Decentralization transfers authority and responsibility of major government functions from central to sub-national governments — including local governments, civil society, and the private sector.
The community-driven development (CDD) and decentralization nexus can empower communities to exert influence over local governance and services. CDD and decentralization are both about empowering people at the local level.
The rationale for decentralization in the context of CDD includes economic efficiency, public accountability, and empowerment:
• It gives greater voice and choice to citizens to influence decisions that affect their lives.
• It allows local governments to respond dynamically to communities.
• It results in allocative efficiency by matching of local needs and preferences with patterns of local public expenditure (assumes substantial fiscal autonomy).

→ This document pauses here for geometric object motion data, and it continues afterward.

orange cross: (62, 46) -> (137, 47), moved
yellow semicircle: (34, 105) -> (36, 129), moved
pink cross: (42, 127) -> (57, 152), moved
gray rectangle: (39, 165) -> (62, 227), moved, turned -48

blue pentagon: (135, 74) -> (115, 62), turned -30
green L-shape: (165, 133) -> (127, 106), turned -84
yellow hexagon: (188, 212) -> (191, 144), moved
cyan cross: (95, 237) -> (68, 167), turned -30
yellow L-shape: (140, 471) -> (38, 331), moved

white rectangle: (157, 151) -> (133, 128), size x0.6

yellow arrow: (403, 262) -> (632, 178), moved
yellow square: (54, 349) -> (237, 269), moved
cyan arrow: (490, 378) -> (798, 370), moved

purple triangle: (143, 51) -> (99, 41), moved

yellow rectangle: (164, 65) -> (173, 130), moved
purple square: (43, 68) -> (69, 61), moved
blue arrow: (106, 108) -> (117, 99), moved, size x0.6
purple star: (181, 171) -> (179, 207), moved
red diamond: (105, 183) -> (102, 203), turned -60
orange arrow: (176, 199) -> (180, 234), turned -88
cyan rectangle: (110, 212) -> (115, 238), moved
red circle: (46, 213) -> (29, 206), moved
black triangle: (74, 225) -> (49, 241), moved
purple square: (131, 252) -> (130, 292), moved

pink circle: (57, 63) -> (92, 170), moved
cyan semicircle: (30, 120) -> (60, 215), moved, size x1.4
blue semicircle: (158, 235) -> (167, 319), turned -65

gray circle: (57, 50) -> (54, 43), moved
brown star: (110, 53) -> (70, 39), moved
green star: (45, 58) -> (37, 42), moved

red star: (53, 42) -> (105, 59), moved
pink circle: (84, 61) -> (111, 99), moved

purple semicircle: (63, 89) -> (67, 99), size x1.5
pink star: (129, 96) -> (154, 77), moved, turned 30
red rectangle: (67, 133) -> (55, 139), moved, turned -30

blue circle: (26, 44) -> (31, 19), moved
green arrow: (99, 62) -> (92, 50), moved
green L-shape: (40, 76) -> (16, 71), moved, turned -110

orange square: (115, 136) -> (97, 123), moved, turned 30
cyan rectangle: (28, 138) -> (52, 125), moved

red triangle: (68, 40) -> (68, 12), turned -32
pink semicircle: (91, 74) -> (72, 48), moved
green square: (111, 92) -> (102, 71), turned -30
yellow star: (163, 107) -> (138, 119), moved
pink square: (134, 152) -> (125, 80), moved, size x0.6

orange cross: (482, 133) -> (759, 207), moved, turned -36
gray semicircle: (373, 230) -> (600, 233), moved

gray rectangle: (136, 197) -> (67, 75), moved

Community/local level checks and balances ensure both community-based organizations and local governments can be held accountable to their respective constituencies. Decentralization also provides a powerful impetus for enhancing the scaling up potential of CDD operations. By incorporating local governments in the CDD approach from the outset, and by building strong partnerships between local governments and community-based organizations, CDD projects can achieve scale and sustainability, while improving systems of local governance by building downward accountability towards citizens.
Benefits and challenges of decentralization
Much of the decentralization that has taken place in the past decade has been motivated by political concerns. For example, in Latin America, decentralization has been an essential part of the democratization process as discredited autocratic central regimes are replaced by elected governments operating under new constitutions. However, there is also a strong rationale for decentralization in terms of economic efficiency, public accountability, and empowerment.
In the context of CDD, the major benefits of decentralization are:
• Greater voice and choice of individual constituents to influence decisions which affect their lives, and of sub-national and local governments to respond dynamically to constituency concerns.
• Allocative efficiency — matching of local needs and preferences with patterns of local public expenditure (assumes substantial fiscal autonomy).
• Empowerment of districts, villages, communities, and individual constituents.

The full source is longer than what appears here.